And the pitch needs to be brief. Really brief.

So, a good pitch is a timely, succinct, well-written, newsworthy message that breaks through the noise to gain the reporter’s attention and convinces her to respond to you instead of the hundreds of other people vying for her attention.

Phew! It’s no wonder there are so many bad pitches out there. But the truth is that most pitches aren’t bad. Rather, they are tired, and boring, and sad.

Don’t panic.

The deep thought is that you shouldn’t expect to break through the first time you reach out to a reporter. People seem to forget that reporters are people, too, and the goal is not to get your story written NOW – the goal is to initiate a relationship that becomes mutually valuable over time. You provide content and context to fuel the reporter’s writing to help her tell a greater story in which your business plays a role.

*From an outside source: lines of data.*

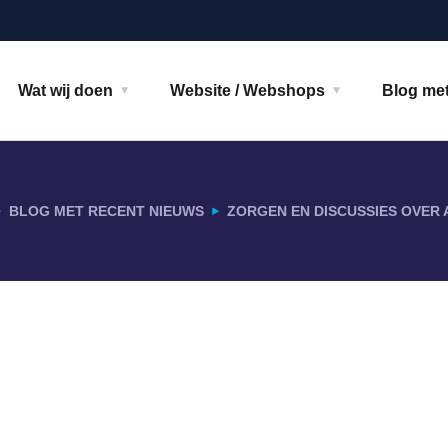
Wat wij doen
Website / Webshops
Blog met
BLOG MET RECENT NIEUWS
ZORGEN EN DISCUSSIES OVER 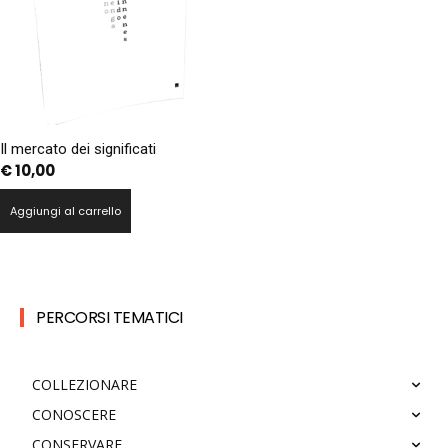
Il mercato dei significati
€
10,00
Aggiungi al carrello
PERCORSI TEMATICI
COLLEZIONARE
CONOSCERE
CONSERVARE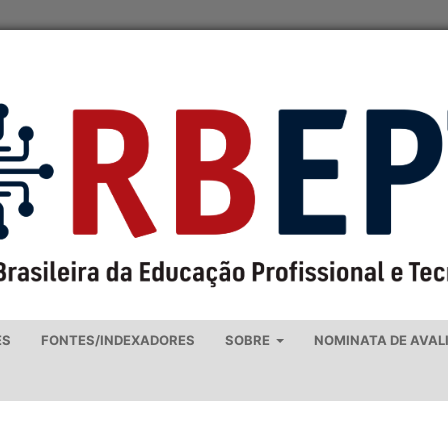
ES
FONTES/INDEXADORES
SOBRE
NOMINATA DE AVAL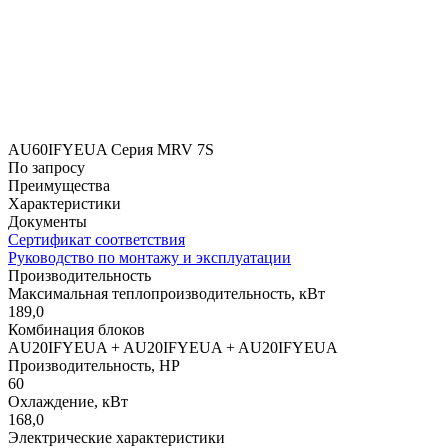
AU60IFYEUA Серия MRV 7S
По запросу
Преимущества
Характеристики
Документы
Сертификат соответствия
Руководство по монтажу и эксплуатации
Производительность
Максимальная теплопроизводительность, кВт
189,0
Комбинация блоков
AU20IFYEUA + AU20IFYEUA + AU20IFYEUA
Производительность, HP
60
Охлаждение, кВт
168,0
Электрические характеристики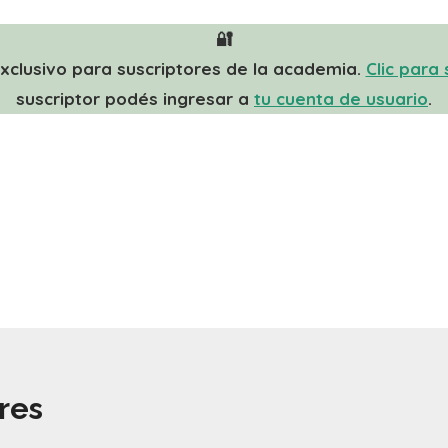
🔐
xclusivo para suscriptores de la academia.
Clic para 
suscriptor podés ingresar a
tu cuenta de usuario
.
res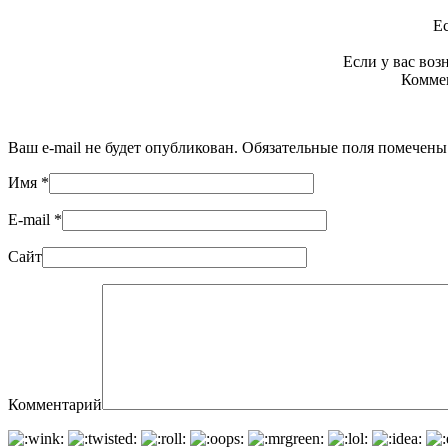
Ес
Если у вас во
Коммен
Ваш e-mail не будет опубликован. Обязательные поля помечен
Имя
*
E-mail
*
Сайт
Комментарий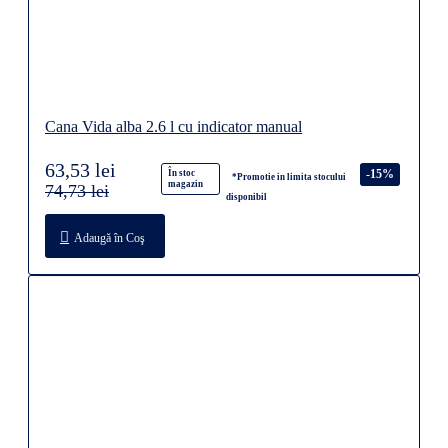
Cana Vida alba 2.6 l cu indicator manual
63,53 lei
-15%
În stoc
*Promotie in limita stocului
magazin
74,73 lei
disponibil
Adaugă în Coş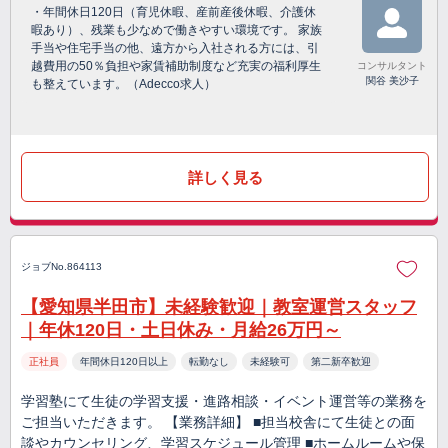
・年間休日120日（育児休暇、産前産後休暇、介護休
暇あり）、残業も少なめで働きやすい環境です。 家族
手当や住宅手当の他、遠方から入社される方には、引
越費用の50％負担や家賃補助制度など充実の福利厚生
コンサルタント
関谷 美沙子
も整えています。（Adecco求人）
詳しく見る
ジョブNo.864113
【愛知県半田市】未経験歓迎｜教室運営スタッフ
｜年休120日・土日休み・月給26万円～
正社員
年間休日120日以上
転勤なし
未経験可
第二新卒歓迎
学習塾にて生徒の学習支援・進路相談・イベント運営等の業務を
ご担当いただきます。 【業務詳細】 ■担当校舎にて生徒との面
談やカウンセリング、学習スケジュール管理 ■ホームルームや保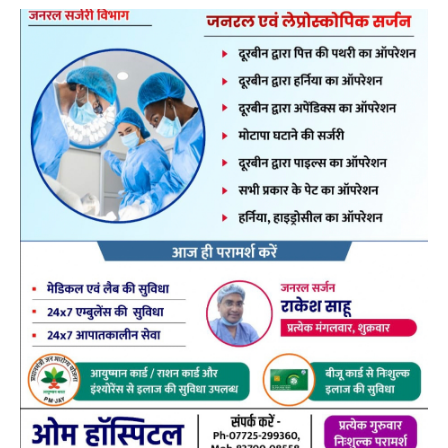
बलौदाबाजार कलेक्टर दीपक सोनी ने बुधवार को संयुक्त
जिला कार्यालय के भूतल पर स्थित कोषालय के डबल लॉक
स्ट्रांग रूम का निरीक्षण किया:
इस दौरान उन्होंने स्ट्रांग रूम में रखे
गए विभिन्न मूल्यों के ज्यूडिशियल एवं नॉन ज्यूडिशियल स्टाम्प पेपर,
टिकट, फार्म का अवलोकन कर पंजियों में की गई प्रविष्टि का
निरीक्षण किया। कलेक्टर ने जिला कोषालय अधिकारी से स्ट्रांग
रूम में उपलब्ध विभिन्न मूल्यों के न्यायिक एवं गैर न्यायायिक स्टाम्प
पेपर तथा रसीदों के बारे में जानकारी ली। इसके साथ ही स्ट्रांग रूम
की सुरक्षा व्यवस्था की भी जानकारी ली। उन्होंने निरीक्षण के दौरान
स्ट्रांग रूम का एक अतिरिक्त क़क्ष निर्माण हेतु लोक निर्माण विभाग
से समन्वय करने के निर्देश दिए।इस दौरान जिला कोषालय
अधिकारी सौम्या शर्मा सहित कोषालय के अधिकारी-कर्मचारी
मौजूद थे।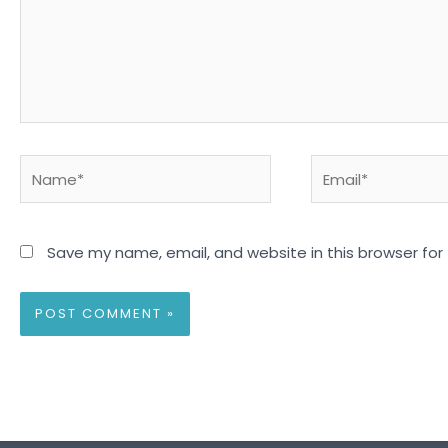
Name*
Email*
Save my name, email, and website in this browser for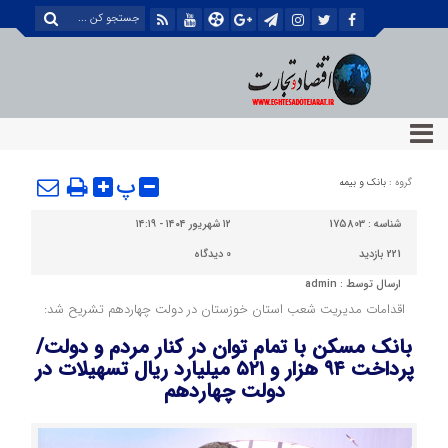
پ
گروه :
بانک و بیمه
شناسه :
175803
۱۲ شهریور ۱۴۰۴ - ۱۴:۱۹
221 بازدید
0
دیدگاه
ارسال توسط :
admin
اقدامات مدیریت شعب استان خوزستان در دولت چهاردهم تشریح شد:
بانک مسکن با تمام توان در کنار مردم و دولت/
پرداخت ۹۴ هزار و ۵۲۱ میلیارد ریال تسهیلات در
دولت چهاردهم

And that is the beauty of public relations.

PR is not a race to the finish; it’s a courtship. You start pitching, and eventually, you will get a response. The response will contain helpful nuggets of information that you can use to improve your next pitch. And then you take a deep breath, and you try again. Very soon, you will get results.

The process itself becomes valuable in that it leverages the knowledge of the people who influence your market to generate useful feedback. You will soon learn how to leverage the feedback to help you focus your message, hone your business model, and supercharge your brand.

That’s it. That’s all there is.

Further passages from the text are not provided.